The first five miles of the march was uphill.  They made their way north from Mariveles to San Fernando.  During the march men who had fell were shot and bayoneted where they fell. 

    When the march started, Emery was already suffering from dysentery and was very weak.  Pvt. William Hauser, and another GI, helped Emery by carrying him between them.

    The second night of the march the POWs were held by a stream from which they were able to get water.  The men began to share stories of where they wanted to be instead of where they were at at that moment.  Emery began telling the other men that he would like to be at a restaurant in his hometown of Glen Ellyn.  He described what he would be eating if he were there.  

    As he spoke, another POW not to far from him heard Emery.  When Emery named the restaurant the other man looked to see who was speaking,  It turned out that this second GI was Harold Baker who had grown up with Emery in Glen Ellyn.  The two friends talked about the good old days and the meals they ate at the restaurant.
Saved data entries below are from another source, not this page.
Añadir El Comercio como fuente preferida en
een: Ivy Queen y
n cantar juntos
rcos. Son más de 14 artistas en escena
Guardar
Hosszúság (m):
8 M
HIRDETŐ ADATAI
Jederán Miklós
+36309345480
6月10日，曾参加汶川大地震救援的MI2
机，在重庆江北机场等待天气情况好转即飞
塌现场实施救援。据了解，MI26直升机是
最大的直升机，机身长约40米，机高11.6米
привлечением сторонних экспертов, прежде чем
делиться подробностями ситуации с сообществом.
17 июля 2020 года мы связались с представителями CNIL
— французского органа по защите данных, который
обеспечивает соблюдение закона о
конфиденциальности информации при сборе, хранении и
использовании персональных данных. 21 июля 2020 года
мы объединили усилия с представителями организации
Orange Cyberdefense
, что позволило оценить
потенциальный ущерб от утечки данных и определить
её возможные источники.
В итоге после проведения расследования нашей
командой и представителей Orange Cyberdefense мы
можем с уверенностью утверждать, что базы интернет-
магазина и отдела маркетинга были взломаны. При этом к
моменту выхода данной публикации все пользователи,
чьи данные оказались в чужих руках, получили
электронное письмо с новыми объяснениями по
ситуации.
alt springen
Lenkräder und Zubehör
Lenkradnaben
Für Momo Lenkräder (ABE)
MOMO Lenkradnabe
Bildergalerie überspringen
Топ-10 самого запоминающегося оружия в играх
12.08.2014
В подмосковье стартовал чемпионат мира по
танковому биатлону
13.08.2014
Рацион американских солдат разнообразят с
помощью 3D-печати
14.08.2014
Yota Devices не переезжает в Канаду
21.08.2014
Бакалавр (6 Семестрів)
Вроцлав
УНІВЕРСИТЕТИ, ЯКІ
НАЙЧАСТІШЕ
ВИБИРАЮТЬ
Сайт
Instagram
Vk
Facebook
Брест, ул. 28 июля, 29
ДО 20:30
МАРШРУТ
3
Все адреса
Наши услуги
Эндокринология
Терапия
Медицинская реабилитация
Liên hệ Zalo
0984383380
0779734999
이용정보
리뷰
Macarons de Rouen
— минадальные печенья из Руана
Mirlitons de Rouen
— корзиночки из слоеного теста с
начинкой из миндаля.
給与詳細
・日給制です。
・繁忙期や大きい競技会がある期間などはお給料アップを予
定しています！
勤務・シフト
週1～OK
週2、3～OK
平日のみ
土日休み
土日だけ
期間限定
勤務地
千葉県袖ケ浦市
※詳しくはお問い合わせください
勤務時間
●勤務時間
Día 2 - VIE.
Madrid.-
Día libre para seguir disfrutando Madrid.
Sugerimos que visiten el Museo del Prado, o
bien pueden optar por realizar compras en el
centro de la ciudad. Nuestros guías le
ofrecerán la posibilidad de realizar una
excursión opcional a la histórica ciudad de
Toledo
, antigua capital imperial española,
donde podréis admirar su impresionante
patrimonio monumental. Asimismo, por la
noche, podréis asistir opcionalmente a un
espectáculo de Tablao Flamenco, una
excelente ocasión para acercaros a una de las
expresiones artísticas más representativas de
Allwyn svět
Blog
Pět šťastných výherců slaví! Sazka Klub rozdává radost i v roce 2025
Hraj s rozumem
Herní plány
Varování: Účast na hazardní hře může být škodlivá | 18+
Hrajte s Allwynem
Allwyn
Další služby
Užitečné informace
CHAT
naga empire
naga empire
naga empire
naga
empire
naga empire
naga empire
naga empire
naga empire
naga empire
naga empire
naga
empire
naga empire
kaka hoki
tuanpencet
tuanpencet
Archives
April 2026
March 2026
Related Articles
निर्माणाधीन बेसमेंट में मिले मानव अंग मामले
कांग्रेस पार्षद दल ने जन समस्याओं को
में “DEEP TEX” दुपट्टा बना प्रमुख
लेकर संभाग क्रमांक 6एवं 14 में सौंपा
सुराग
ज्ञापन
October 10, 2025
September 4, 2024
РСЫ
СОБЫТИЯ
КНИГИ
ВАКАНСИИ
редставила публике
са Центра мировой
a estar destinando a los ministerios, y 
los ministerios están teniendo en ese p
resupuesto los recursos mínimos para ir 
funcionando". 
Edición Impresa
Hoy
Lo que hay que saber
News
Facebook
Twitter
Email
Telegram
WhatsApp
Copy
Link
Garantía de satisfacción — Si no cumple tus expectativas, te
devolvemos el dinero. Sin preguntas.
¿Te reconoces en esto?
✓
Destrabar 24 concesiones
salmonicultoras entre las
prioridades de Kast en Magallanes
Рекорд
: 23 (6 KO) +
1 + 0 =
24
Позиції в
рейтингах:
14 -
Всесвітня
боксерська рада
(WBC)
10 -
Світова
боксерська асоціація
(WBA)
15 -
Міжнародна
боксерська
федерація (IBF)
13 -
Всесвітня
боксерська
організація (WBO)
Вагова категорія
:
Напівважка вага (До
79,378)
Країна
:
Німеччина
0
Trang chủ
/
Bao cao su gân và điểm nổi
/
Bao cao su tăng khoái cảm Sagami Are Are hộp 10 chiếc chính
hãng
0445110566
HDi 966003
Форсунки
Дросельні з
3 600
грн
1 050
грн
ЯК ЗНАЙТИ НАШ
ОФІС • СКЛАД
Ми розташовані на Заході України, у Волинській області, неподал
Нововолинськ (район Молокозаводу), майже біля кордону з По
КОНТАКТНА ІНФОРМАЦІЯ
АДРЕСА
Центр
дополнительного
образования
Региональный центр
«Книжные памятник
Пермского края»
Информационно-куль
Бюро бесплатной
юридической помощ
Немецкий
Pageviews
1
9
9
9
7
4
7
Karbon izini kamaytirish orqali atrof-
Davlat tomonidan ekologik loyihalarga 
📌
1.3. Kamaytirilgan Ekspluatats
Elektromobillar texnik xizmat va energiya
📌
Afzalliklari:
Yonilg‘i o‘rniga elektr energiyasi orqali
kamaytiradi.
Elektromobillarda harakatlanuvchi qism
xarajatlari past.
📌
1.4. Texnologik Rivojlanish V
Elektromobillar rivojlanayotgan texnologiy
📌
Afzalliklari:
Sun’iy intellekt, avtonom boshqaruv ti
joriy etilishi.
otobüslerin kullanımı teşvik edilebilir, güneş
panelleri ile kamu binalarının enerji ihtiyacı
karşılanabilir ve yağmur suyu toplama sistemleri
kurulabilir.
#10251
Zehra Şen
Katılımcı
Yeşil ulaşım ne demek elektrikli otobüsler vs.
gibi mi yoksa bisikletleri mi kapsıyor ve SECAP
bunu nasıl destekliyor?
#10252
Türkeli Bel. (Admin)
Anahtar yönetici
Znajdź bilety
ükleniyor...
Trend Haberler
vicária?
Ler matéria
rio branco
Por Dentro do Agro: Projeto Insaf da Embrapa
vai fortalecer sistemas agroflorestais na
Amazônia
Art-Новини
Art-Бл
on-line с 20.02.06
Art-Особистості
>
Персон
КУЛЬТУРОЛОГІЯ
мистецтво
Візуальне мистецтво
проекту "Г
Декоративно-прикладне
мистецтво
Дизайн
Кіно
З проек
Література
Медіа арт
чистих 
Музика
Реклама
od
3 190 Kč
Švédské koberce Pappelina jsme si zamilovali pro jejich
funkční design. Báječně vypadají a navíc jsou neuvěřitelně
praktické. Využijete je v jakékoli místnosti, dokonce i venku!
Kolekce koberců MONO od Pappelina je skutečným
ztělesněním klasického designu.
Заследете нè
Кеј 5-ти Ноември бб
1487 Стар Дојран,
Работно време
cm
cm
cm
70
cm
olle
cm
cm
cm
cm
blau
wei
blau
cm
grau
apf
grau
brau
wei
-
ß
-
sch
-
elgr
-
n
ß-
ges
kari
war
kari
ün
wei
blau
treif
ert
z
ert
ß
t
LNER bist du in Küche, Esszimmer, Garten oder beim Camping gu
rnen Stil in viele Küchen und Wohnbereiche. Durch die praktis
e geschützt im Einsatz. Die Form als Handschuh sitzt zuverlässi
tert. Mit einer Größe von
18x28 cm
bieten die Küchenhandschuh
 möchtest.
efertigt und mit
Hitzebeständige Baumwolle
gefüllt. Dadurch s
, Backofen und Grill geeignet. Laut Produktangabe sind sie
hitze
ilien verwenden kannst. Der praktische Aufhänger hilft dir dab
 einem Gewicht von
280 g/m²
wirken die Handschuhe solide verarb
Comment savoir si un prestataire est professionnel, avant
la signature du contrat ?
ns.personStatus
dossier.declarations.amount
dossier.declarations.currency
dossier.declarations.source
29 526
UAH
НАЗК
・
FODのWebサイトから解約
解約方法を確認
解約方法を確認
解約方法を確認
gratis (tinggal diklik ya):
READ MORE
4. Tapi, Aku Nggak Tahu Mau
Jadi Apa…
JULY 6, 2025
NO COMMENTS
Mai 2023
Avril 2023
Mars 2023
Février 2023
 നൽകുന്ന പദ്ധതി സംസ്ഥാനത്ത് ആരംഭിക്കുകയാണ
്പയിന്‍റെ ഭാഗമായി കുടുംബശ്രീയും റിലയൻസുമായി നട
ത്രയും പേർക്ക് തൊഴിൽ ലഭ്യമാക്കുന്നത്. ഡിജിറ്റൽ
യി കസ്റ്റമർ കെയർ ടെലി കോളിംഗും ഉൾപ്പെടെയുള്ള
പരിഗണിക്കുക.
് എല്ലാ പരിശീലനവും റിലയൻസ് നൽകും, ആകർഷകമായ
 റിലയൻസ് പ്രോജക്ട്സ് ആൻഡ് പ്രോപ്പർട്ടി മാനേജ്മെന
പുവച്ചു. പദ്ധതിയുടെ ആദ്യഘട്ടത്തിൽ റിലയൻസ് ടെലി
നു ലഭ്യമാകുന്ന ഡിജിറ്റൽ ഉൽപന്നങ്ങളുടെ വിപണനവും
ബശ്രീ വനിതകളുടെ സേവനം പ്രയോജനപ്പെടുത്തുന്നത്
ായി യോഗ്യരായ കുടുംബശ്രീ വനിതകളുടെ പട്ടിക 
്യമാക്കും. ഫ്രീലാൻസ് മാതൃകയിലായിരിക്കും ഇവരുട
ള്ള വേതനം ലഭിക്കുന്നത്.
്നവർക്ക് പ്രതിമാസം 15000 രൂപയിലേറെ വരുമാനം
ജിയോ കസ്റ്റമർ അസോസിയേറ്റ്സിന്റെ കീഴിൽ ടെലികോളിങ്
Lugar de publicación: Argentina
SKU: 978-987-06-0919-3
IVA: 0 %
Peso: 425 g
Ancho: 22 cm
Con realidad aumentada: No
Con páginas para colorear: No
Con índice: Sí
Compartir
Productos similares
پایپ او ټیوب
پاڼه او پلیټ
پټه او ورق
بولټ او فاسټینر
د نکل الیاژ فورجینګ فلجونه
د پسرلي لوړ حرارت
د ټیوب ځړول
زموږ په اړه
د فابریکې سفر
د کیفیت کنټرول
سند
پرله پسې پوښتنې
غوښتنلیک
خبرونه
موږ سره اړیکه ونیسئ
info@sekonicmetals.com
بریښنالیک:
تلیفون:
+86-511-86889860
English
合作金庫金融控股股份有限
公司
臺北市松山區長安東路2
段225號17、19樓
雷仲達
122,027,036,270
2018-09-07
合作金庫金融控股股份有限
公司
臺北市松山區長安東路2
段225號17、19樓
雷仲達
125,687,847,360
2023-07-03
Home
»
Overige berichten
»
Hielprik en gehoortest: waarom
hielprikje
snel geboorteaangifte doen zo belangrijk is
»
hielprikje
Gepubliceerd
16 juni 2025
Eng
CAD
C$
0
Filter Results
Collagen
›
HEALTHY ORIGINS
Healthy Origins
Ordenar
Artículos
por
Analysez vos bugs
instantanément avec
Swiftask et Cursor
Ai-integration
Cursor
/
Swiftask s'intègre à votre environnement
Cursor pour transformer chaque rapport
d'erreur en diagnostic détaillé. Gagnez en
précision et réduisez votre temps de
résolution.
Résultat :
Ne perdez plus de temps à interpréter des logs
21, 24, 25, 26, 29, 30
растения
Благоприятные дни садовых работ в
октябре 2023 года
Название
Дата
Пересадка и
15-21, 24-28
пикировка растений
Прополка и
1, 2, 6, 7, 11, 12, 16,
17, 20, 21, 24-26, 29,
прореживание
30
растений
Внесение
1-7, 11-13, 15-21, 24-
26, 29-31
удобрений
    The next day during the march the POWs heard a rumor that men who were too ill to march would be taken by truck to the next bullpen.  Suffering from dysentery, Emery left his company and attempted to make this arrangement. 

    As it turned out, the rumor of sick prisoners receiving rides on trucks turned out to be untrue.  Emery continued to march, but outside of San Fernando,  he had an attack of dysentery and went to the side of the road to relieve himself.  A guard seeing this approached Emery and raised his gun to hit him with the butt.  Emery raised his arms to his face to soften the blow.  Seeing this as an act of defiance, the guard bayoneted Emery in the stomach.   When Emery did not die after being bayoneted the first time, the guard bayoneted him a second time.  This time the guard left the bayonet in Emery until he slumped over onto it.  Knowing Emery was dead,  the guard pulled the bayonet out of him.  The Japanese allowed the other members of the battalion to bury him alongside the road.

    On April 18, 1942, at the age of 23, Pvt. Emery B. Boardman died near the town of Balanga.  After the war, his remains were recovered and his body now lies in Plot F, Row 15, Grave  62, at the American Military Cemetery outside of Manila.